1. A Guide to the British Education System

A Guide to the British Education System

Published on 25 Apr 2023

The British education system has long been famous for being one of the best in the world. A British curriculum is offered to learners in more than 160 countries across the world, and UK and International A levels are the most popular qualifications among international schools.

Why do so many people choose a British education for their children? Well, its global renown is well deserved. A British curriculum offers a structured and comprehensive education, with students encouraged to think analytically and critically. British qualifications are recognised worldwide, offering young people a passport to the best universities and enabling students to achieve their potential.

Let’s take a closer look at the British education system, the different stages of the curriculum and the exam system.

A guide to the British education system

When we talk about the “British” system in this article, we mean England, Wales and Northern Ireland. Scotland has its own curriculum, qualifications and other differences including the age at which students take the key exams.

The two main stages are primary and secondary education, with a third, tertiary/further education, for those who go on to study beyond the compulsory age of 16.

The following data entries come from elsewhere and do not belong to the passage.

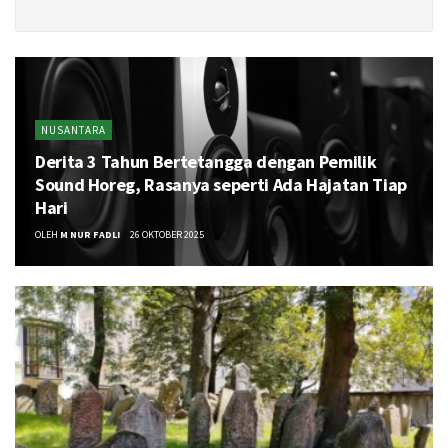
NUSANTARA
Derita 3 Tahun Bertetangga dengan Pemilik
Sound Horeg, Rasanya seperti Ada Hajatan Tiap
Hari
OLEH
M NUR FADLI
26 OKTOBER 2025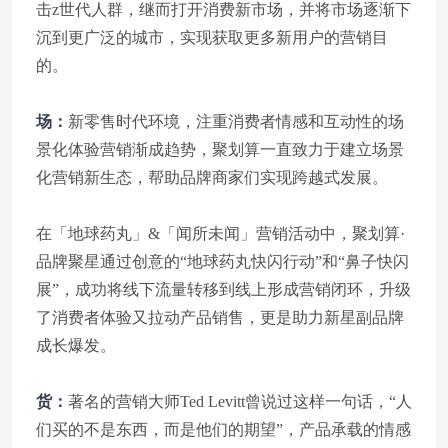
击z世代人群，继而打开消费新市场，并将市场逐渐下
沉到更广泛的城市，实现获取更多新用户的营销目
的。
场：
新零售时代环境，注重消费者情感和互动性的场
景化体验营销渐成趋势，聚划算一直致力于建立场景
化营销新生态，帮助品牌商家们实现跨越式发展。
在「地球药丸」&「闻所未闻」营销活动中，聚划算·
品牌聚星通过创意的“地球药丸快闪行动”和“鼻子快闪
展”，成功将线下流量转移到线上形成营销闭环，升级
了消费者体验又拉动产品销售，更是助力新星副品牌
成长爆发。
货：
著名的营销大师Ted Levitt曾说过这样一句话，“人
们买的不是东西，而是他们的期望”，产品承载的情感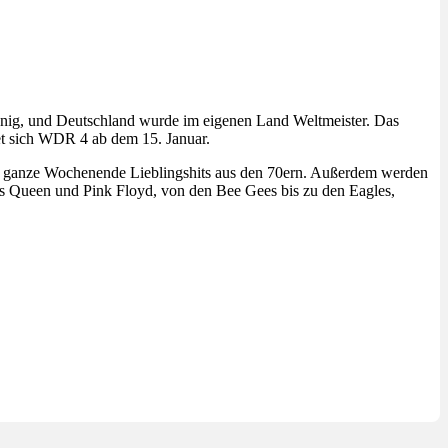
ennig, und Deutschland wurde im eigenen Land Weltmeister. Das
et sich WDR 4 ab dem 15. Januar.
das ganze Wochenende Lieblingshits aus den 70ern. Außerdem werden
bis Queen und Pink Floyd, von den Bee Gees bis zu den Eagles,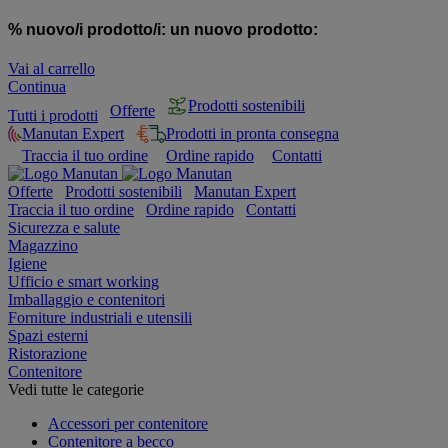
% nuovo/i prodotto/i:
un nuovo prodotto:
Vai al carrello
Continua
Prodotti sostenibili
Offerte
Tutti i prodotti
Manutan Expert
Prodotti in pronta consegna
Traccia il tuo ordine
Ordine rapido
Contatti
Offerte
Prodotti sostenibili
Manutan Expert
Traccia il tuo ordine
Ordine rapido
Contatti
Sicurezza e salute
Magazzino
Igiene
Ufficio e smart working
Imballaggio e contenitori
Forniture industriali e utensili
Spazi esterni
Ristorazione
Contenitore
Vedi tutte le categorie
Accessori per contenitore
Contenitore a becco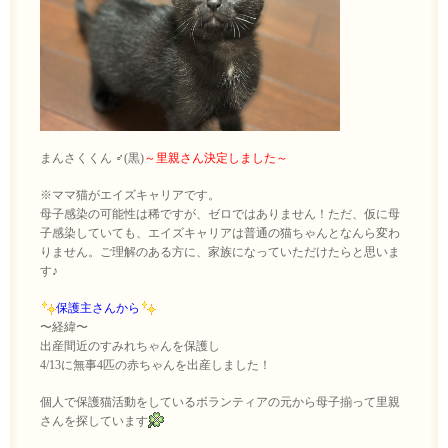
まんさくくん ♂(黒)
～里親さん決定しました～
※ママ猫がエイズキャリアです。
母子感染の可能性は稀ですが、ゼロではありません！ただ、仮に母
子感染していても、エイズキャリアは普通の猫ちゃんとなんら変わ
りません。ご理解のある方に、家族になっていただけたらと思いま
す♪
保護主さんから
〜経緯〜
出産間近のすみれちゃんを保護し
4/13に無事4匹の赤ちゃんを出産しました！
個人で保護猫活動をしているボランティアの元から母子揃って里親
さんを探しています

British Primary education: ages 4–11

In the early years of primary school the emphasis is on learning through play, and learning to read and write using a phonics system.

As children move from “infant” to “junior” school at about age 7, they continue to learn core subjects like English, maths, and science, alongside other foundation subjects such as art, music, geography, history, languages and religion as they move through the “Key Stage” system. Each Key Stage has national testing and schools are ranked according to their performance on these tests.

Children usually have one main classroom teacher in an academic year, who uses a range of teaching methods, from whole class teaching to group activities and individual work. Children are sometimes grouped according to previous academic performance, and specialist teachers visit the class for subjects like music and art.

British Secondary education: ages 11–19

In secondary school, the structure of the school day shifts. Children go from spending most of their day in one classroom, to moving around the school building to different departments. Subjects are now separately timetabled throughout the day, with individual teachers who specialise in their subject area delivering classes to students.

At age 16/17, students who wish to stay on in education attend sixth form (lower and upper sixth) which might be at the same (or a different) secondary school. Another alternative is to attend a college that offers a broader range of both academic and vocational courses for post-secondary education.

Transferable skills, such as critical thinking, problem solving, communication, leadership and collaboration are integrated through the British curriculum, from primary onwards.

The British education exam system

At about 14, children can choose to drop or pursue some subjects to GCSE level (General Certificate of Secondary Education). The minimum number of GCSE subjects is five, while the majority of students take 9–10 UK or International GCSEs.

The core subjects of maths, English and the sciences are mandatory, however students have the freedom to select the other subjects they wish to study further in the fields of humanities, business, arts and design as well as languages. Often, students are encouraged to follow their interests, keeping in mind what they may like to study at university.

Students spend the next two years preparing for their exams at which point compulsory schooling ends. GCSE grades go from 9 to 1, from highest to lowest, with 4 being a standard pass and 5 a strong pass.

The academic pathway after GCSE is via the UK or International A Level (Advanced Level) system or the IB (International Baccalaureate). At A Level, students can choose to specialise in three or four different subjects from a wide range of choices. Most people will find that their choice of subjects is usually grouped under either Arts or Sciences, though it is perfectly possible to choose a mix of Arts or Sciences subjects.

The British university system

A Levels represent a chance to align interests with a student’s hopes for university and to study subjects that weren’t available at their school as GCSEs. The subjects on offer lend themselves to a smooth transition to a BA (Bachelor of Arts) or BSc (Bachelor of Science) degree.

A Levels are rigorously academic and train students to write essays and sit exams, with some coursework. There are 6 possible grades going from A* to E, with C considered a pass. Oxford and Cambridge, which are the #1 and #3 best universities in the world, require A*s and As but each university in the UK and Scotland sets its own entry requirements.

Why choose a British education for your child

When you’re weighing up international schools for your child, the British curriculum is an attractive option.

The curriculum is streamlined, offering children a staged approach with content that is relevant to their age and stage from primary onwards. When it comes to A-Levels, Pearson qualifications lead seamlessly into the British university system, giving your child a passport to the world’s best universities and providing them with the skills and knowledge they’ll need to excel. A degree from a British university is held in very high esteem all over the world, opening up lots of exciting opportunities for your child.